The numbers just don't show the kind of massive effect that you seem to be promoting here. It's hard to overestimate facebook's effect, it's a giant. But by saying that it's pulling up the entire rest of the internet you actually managed to do it.
Most of Reddit's user base is from Digg, you could say that as soon as Digg's user base started to build, Reddit's did.
You make it sound like social networking has always ruled the internet, but the line between the internet and social networking was blurred only recently, and wasn't blurred during the creation of thefacebook, and Digg, and arguably wasn't blurred during their rises to fame.

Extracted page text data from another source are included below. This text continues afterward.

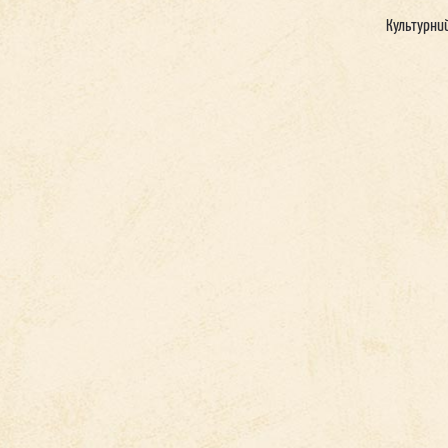
Культурни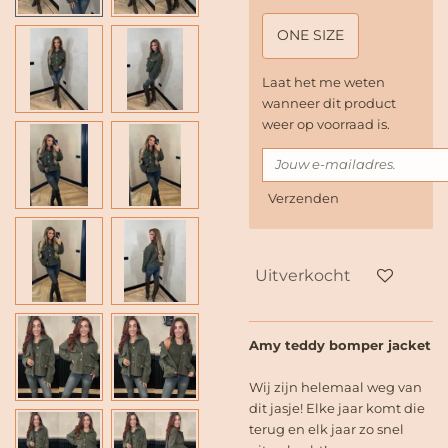
ONE SIZE
Laat het me weten
wanneer dit product
weer op voorraad is.
Verzenden
Uitverkocht
Amy teddy bomper jacket
Wij zijn helemaal weg van
dit jasje! Elke jaar komt die
terug en elk jaar zo snel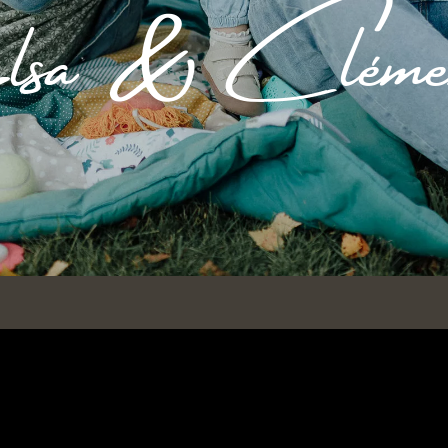
sa & Cléme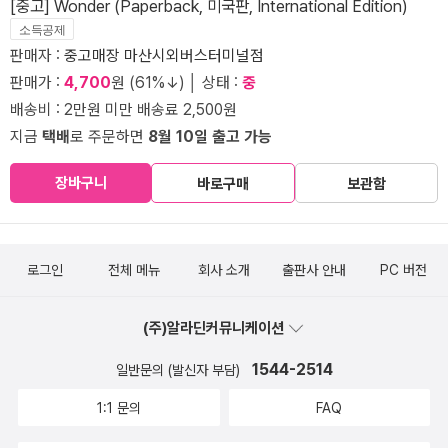
[중고] Wonder (Paperback, 미국판, International Edition)
소득공제
판매자 :
중고매장 마산시외버스터미널점
판매가 :
4,700
원 (61%↓) │ 상태 :
중
배송비 : 2만원 미만 배송료 2,500원
지금
택배
로 주문하면
8월 10일 출고 가능
장바구니
바로구매
보관함
로그인
전체 메뉴
회사 소개
출판사 안내
PC 버전
(주)알라딘커뮤니케이션
1544-2514
일반문의 (발신자 부담)
1:1 문의
FAQ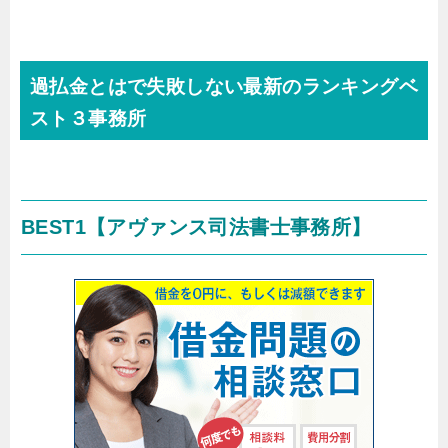
過払金とはで失敗しない最新のランキングベ
スト３事務所
BEST1
【アヴァンス司法書士事務所】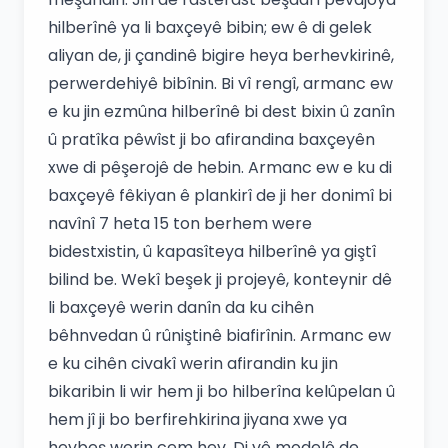
hilberînê ya li baxçeyê bibin; ew ê di gelek
aliyan de, ji çandinê bigire heya berhevkirinê,
perwerdehiyê bibînin. Bi vî rengî, armanc ew
e ku jin ezmûna hilberînê bi dest bixin û zanîn
û pratîka pêwîst ji bo afirandina baxçeyên
xwe di pêşerojê de hebin. Armanc ew e ku di
baxçeyê fêkiyan ê plankirî de ji her donimî bi
navînî 7 heta 15 ton berhem were
bidestxistin, û kapasîteya hilberînê ya giştî
bilind be. Wekî beşek ji projeyê, konteynir dê
li baxçeyê werin danîn da ku cihên
bêhnvedan û rûniştinê biafirînin. Armanc ew
e ku cihên civakî werin afirandin ku jin
bikaribin li wir hem ji bo hilberîna kelûpelan û
hem jî ji bo berfirehkirina jiyana xwe ya
hevbeş werin cem hev. Di vê modelê de,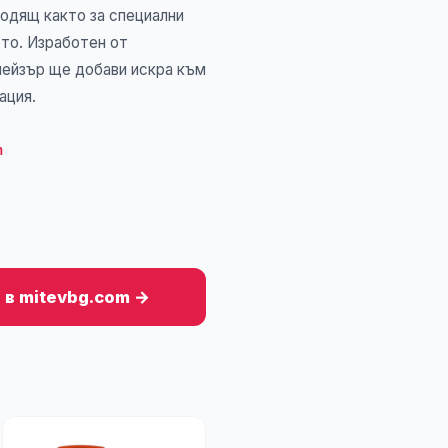
одящ както за специални
ето. Изработен от
лейзър ще добави искра към
ация.
m
 в mitevbg.com →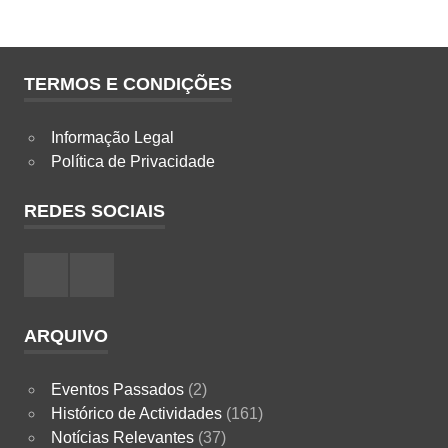
TERMOS E CONDIÇÕES
Informação Legal
Política de Privacidade
REDES SOCIAIS
Facebook
Instagram
ARQUIVO
Eventos Passados
(2)
Histórico de Actividades
(161)
Notícias Relevantes
(37)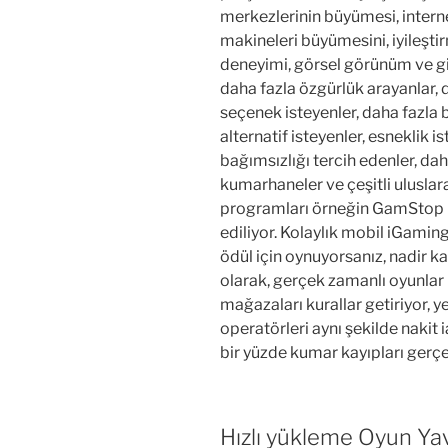
merkezlerinin büyümesi, intern
makineleri büyümesini, iyileştirm
deneyimi, görsel görünüm ve giz
daha fazla özgürlük arayanlar, 
seçenek isteyenler, daha fazla b
alternatif isteyenler, esneklik i
bağımsızlığı tercih edenler, dah
kumarhaneler ve çeşitli uluslar
programları örneğin GamStop p
ediliyor. Kolaylık mobil iGamin
ödül için oynuyorsanız, nadir k
olarak, gerçek zamanlı oyunlar
mağazaları kurallar getiriyor, y
operatörleri aynı şekilde nakit
bir yüzde kumar kayıpları gerçek
Hızlı yükleme Oyun Yav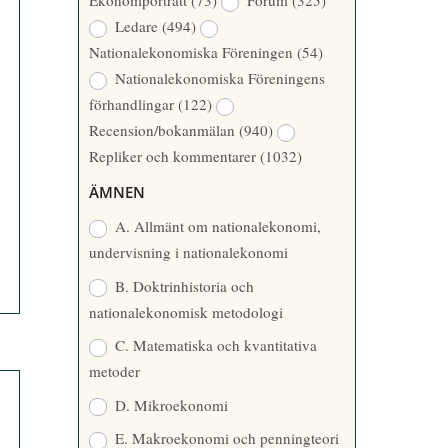
Ekonomporträtt
(73)
Forum
(325)
A
Å
Ledare
(494)
T
R
Nationalekonomiska Föreningen
(54)
T
Nationalekonomiska Föreningens
A
förhandlingar
(122)
R
Recension/bokanmälan
(940)
E
Repliker och kommentarer
(1032)
ÄMNEN
A. Allmänt om nationalekonomi,
undervisning i nationalekonomi
B. Doktrinhistoria och
nationalekonomisk metodologi
C. Matematiska och kvantitativa
metoder
D. Mikroekonomi
E. Makroekonomi och penningteori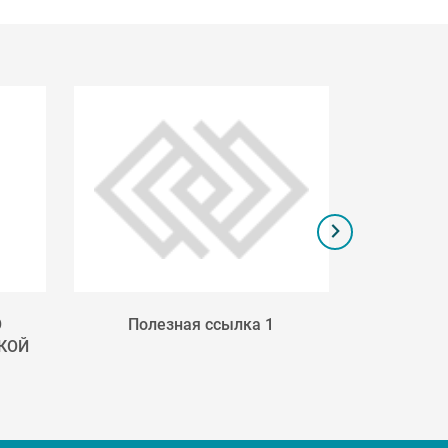
О
Полезная ссылка 1
Поле
КОЙ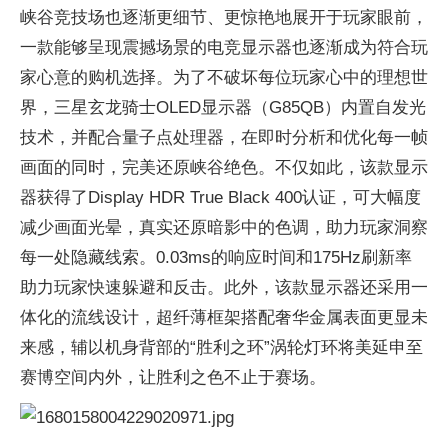
峡谷竞技场也逐渐更细节、更惊艳地展开于玩家眼前，
一款能够呈现震撼场景的电竞显示器也逐渐成为符合玩
家心意的购机选择。为了不破坏每位玩家心中的理想世
界，三星玄龙骑士OLED显示器（G85QB）内置自发光
技术，并配合量子点处理器，在即时分析和优化每一帧
画面的同时，完美还原峡谷绝色。不仅如此，该款显示
器获得了Display HDR True Black 400认证，可大幅度
减少画面光晕，真实还原暗影中的色调，助力玩家洞察
每一处隐藏线索。0.03ms的响应时间和175Hz刷新率
助力玩家快速躲避和反击。此外，该款显示器还采用一
体化的流线设计，超纤薄框架搭配奢华金属表面更显未
来感，辅以机身背部的“胜利之环”涡轮灯环将美延申至
赛博空间内外，让胜利之色不止于赛场。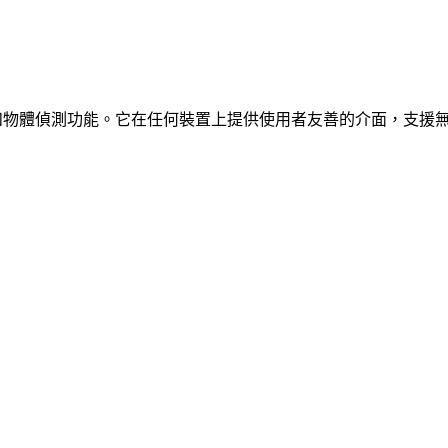
、車輛和物體偵測功能。它在任何裝置上提供使用者友善的介面，支援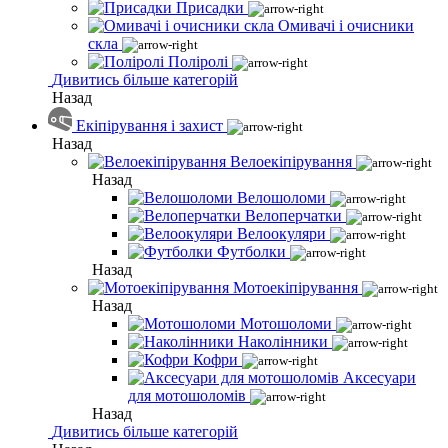
Присадки
Омивачі і очисники
скла
Поліролі
Дивитись більше категорій
Назад
Екіпірування і захист
Назад
Велоекіпірування
Назад
Велошоломи
Велоперчатки
Велоокуляри
Футболки
Назад
Мотоекіпірування
Назад
Мотошоломи
Наколінники
Кофри
Аксесуари
для мотошоломів
Назад
Дивитись більше категорій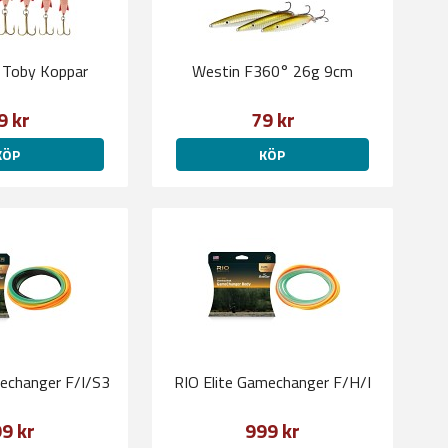
a Toby Koppar
Westin F360° 26g 9cm
9 kr
79 kr
KÖP
KÖP
mechanger F/I/S3
RIO Elite Gamechanger F/H/I
9 kr
999 kr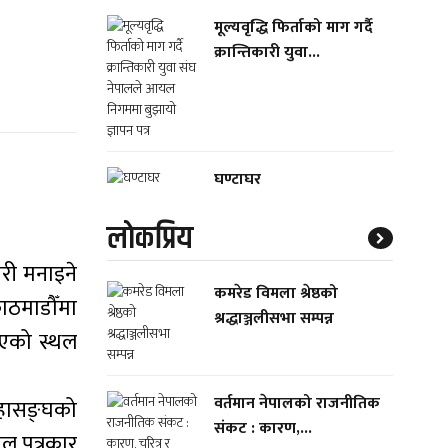
मूल्यवृद्धि फिर्ताको माग गर्दै
क्रान्तिकारी युवा...
घण्टाघर
लाेकप्रिय
गरी मनाइने
कमरेड विमला श्रेष्ठको
काठमाडौँमा
श्रद्धाञ्जलीसभा सम्पन्न
भएको स्थल
वर्तमान नेपालको राजनीतिक
महासङ्घको
संकट : कारण,...
ाल पत्रकार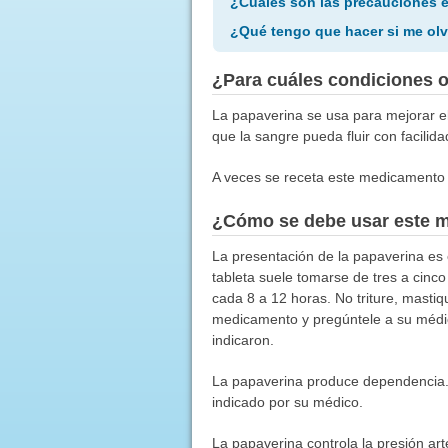
¿Cuáles son las precauciones 
¿Qué tengo que hacer si me olv
¿Para cuáles condiciones 
La papaverina se usa para mejorar el
que la sangre pueda fluir con facilida
A veces se receta este medicamento 
¿Cómo se debe usar este 
La presentación de la papaverina es 
tableta suele tomarse de tres a cinc
cada 8 a 12 horas. No triture, mastiq
medicamento y pregúntele a su médi
indicaron.
La papaverina produce dependencia.
indicado por su médico.
La papaverina controla la presión art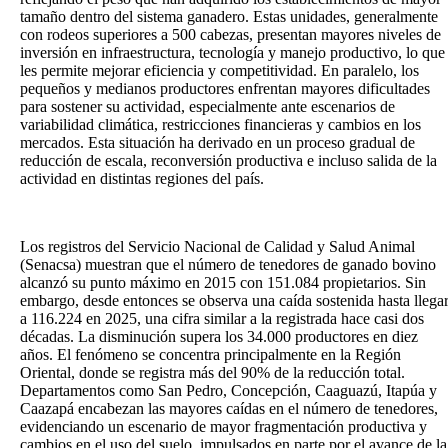
tamaño dentro del sistema ganadero. Estas unidades, generalmente
con rodeos superiores a 500 cabezas, presentan mayores niveles de
inversión en infraestructura, tecnología y manejo productivo, lo que
les permite mejorar eficiencia y competitividad. En paralelo, los
pequeños y medianos productores enfrentan mayores dificultades
para sostener su actividad, especialmente ante escenarios de
variabilidad climática, restricciones financieras y cambios en los
mercados. Esta situación ha derivado en un proceso gradual de
reducción de escala, reconversión productiva e incluso salida de la
actividad en distintas regiones del país.
Los registros del Servicio Nacional de Calidad y Salud Animal
(Senacsa) muestran que el número de tenedores de ganado bovino
alcanzó su punto máximo en 2015 con 151.084 propietarios. Sin
embargo, desde entonces se observa una caída sostenida hasta llega
a 116.224 en 2025, una cifra similar a la registrada hace casi dos
décadas. La disminución supera los 34.000 productores en diez
años. El fenómeno se concentra principalmente en la Región
Oriental, donde se registra más del 90% de la reducción total.
Departamentos como San Pedro, Concepción, Caaguazú, Itapúa y
Caazapá encabezan las mayores caídas en el número de tenedores,
evidenciando un escenario de mayor fragmentación productiva y
cambios en el uso del suelo, impulsados en parte por el avance de la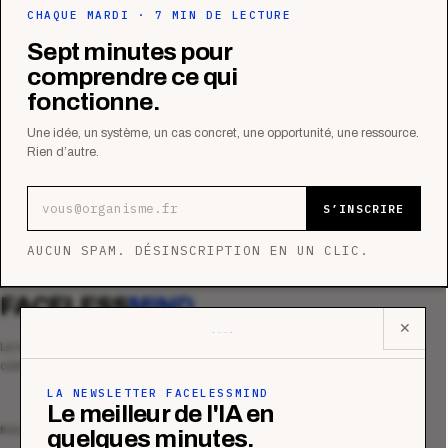
CHAQUE MARDI · 7 MIN DE LECTURE
Sept minutes pour
comprendre ce qui
fonctionne.
Une idée, un système, un cas concret, une opportunité, une ressource.
Rien d’autre.
Adresse e-mail
S’INSCRIRE
AUCUN SPAM. DÉSINSCRIPTION EN UN CLIC.
FACELESS
MIND
✕
Le média qui mesurent la performance
commerciale des organismes de formation.
LA NEWSLETTER FACELESSMIND
Le meilleur de l'IA en
MAGAZINE
quelques minutes.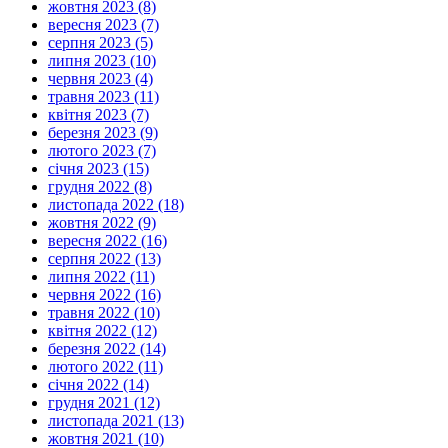
жовтня 2023 (8)
вересня 2023 (7)
серпня 2023 (5)
липня 2023 (10)
червня 2023 (4)
травня 2023 (11)
квітня 2023 (7)
березня 2023 (9)
лютого 2023 (7)
січня 2023 (15)
грудня 2022 (8)
листопада 2022 (18)
жовтня 2022 (9)
вересня 2022 (16)
серпня 2022 (13)
липня 2022 (11)
червня 2022 (16)
травня 2022 (10)
квітня 2022 (12)
березня 2022 (14)
лютого 2022 (11)
січня 2022 (14)
грудня 2021 (12)
листопада 2021 (13)
жовтня 2021 (10)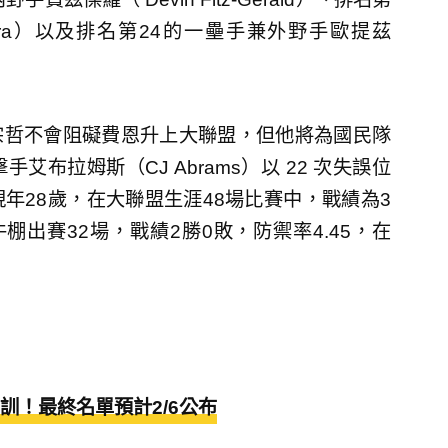
brera）以及排名第24的一壘手兼外野手歐提茲
鄭宗哲不會阻礙費恩升上大聯盟，但他將為國民隊
布拉姆斯（CJ Abrams）以 22 次失誤位
年28歲，在大聯盟生涯48場比賽中，戰績為3
棚出賽32場，戰績2勝0敗，防禦率4.45，在
訓！最終名單預計2/6公布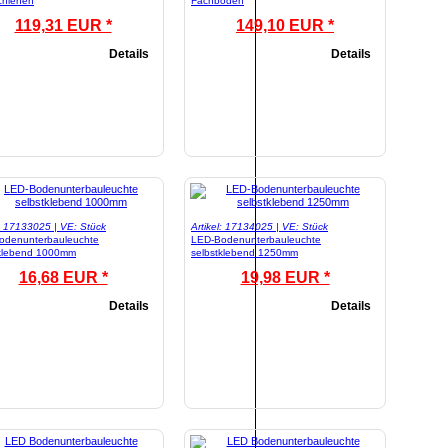
chienen
Fachböden
119,31 EUR *
149,10 EUR *
Details
Details
l: 17133025 | VE: Stück
Artikel: 17134025 | VE: Stück
odenunterbauleuchte
LED-Bodenunterbauleuchte
tklebend 1000mm
selbstklebend 1250mm
16,68 EUR *
19,98 EUR *
Details
Details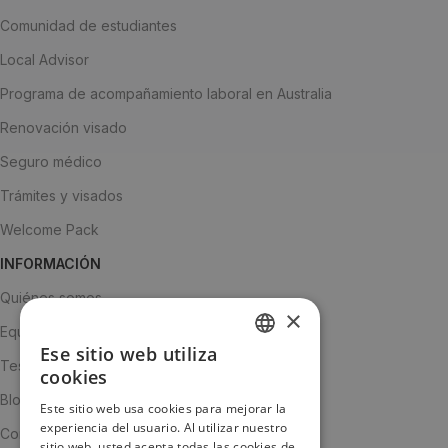
Comunidad de estudiantes
Local Advisor
Programa de acompañamiento laboral en Australia
Renovación visado
Seguro médico
Trámites y visados
Welcome Pack
INFORMACIÓN
Quiénes somos
×
Equipo
Ese sitio web utiliza
SPANISH
Testimonios
cookies
ENGLISH
Blog
Este sitio web usa cookies para mejorar la
experiencia del usuario. Al utilizar nuestro
JA
Contacto
sitio web, usted acepta todas las cookies de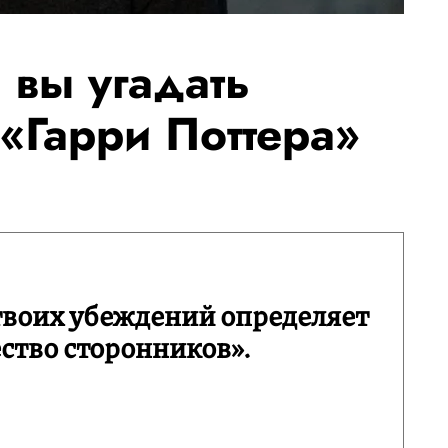
 вы угадать
«Гарри Поттера»
твоих убеждений определяет
ество сторонников».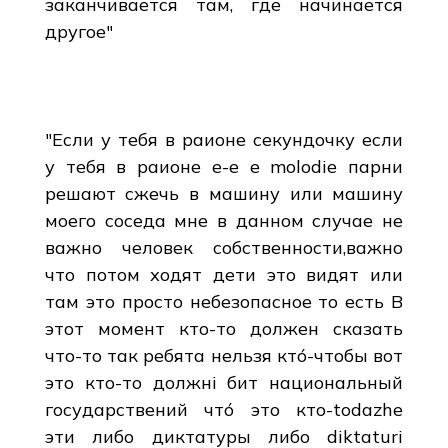
заканчивается там, где начинается
другое"
"Если у тебя в раионе секундочку если
у тебя в раионе е-е е molodie парни
решают сжечь в машину или машину
моего соседа мне в данном случае не
важно человек собственности,важно
что потом ходят дети это видят или
там это просто небезопасное то есть В
этот момент кто-то должен сказать
что-то так ребята нельзя ктó-чтобы вот
этo кто-то должні бит национальный
государствений чтó это кто-todazhe
эти либо диктатуры либо diktaturi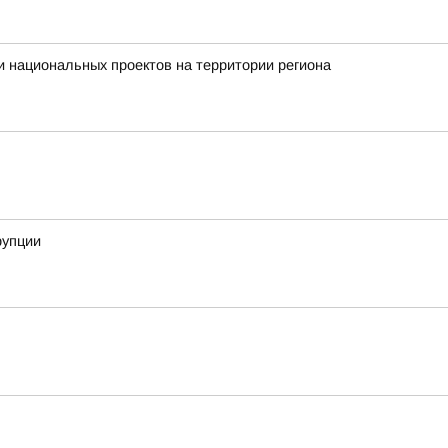
 национальных проектов на территории региона
рупции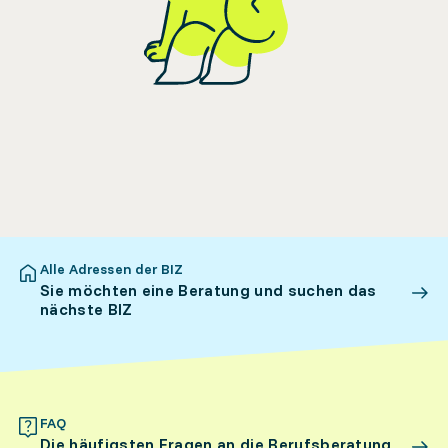
Alle Adressen der BIZ
Sie möchten eine Beratung und suchen das
nächste BIZ
FAQ
Die häufigsten Fragen an die Berufsberatung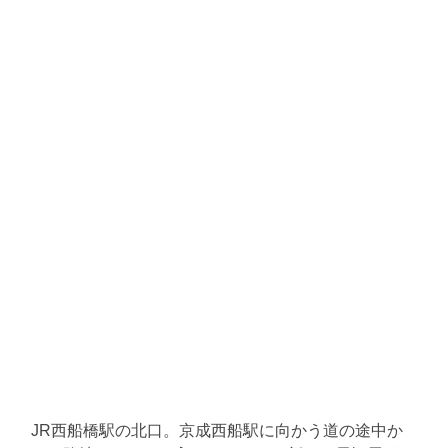
JR西船橋駅の北口。京成西船駅に向かう道の途中か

I also haven't heard of much links from Reddit being posted onto Facebook nor seen it at all. In my experience most link sharing for Reddit is done between friends in all sorts of context, which may include but isn't limited to Facebook.
I can understand having closed networks of friends on the internet, I enjoy the convenience of this every day, but to not have my real name plastered all over the internet is an even bigger blessing. Anonymity is powerful on the internet because instead of your identity & reputation coming from your name, they come from your idea that you put on the internet.
People are biased to be more agreeable and acceptable of ideas coming from people they respect (ex. Steve Jobs), and they don't tend to think about the entire spectrum of said idea if it comes from that respected person. In other words, they are more biased on average to think about the good of the idea rather then the bad. This means that they are judging the idea based on the person, rather then the idea based on the idea.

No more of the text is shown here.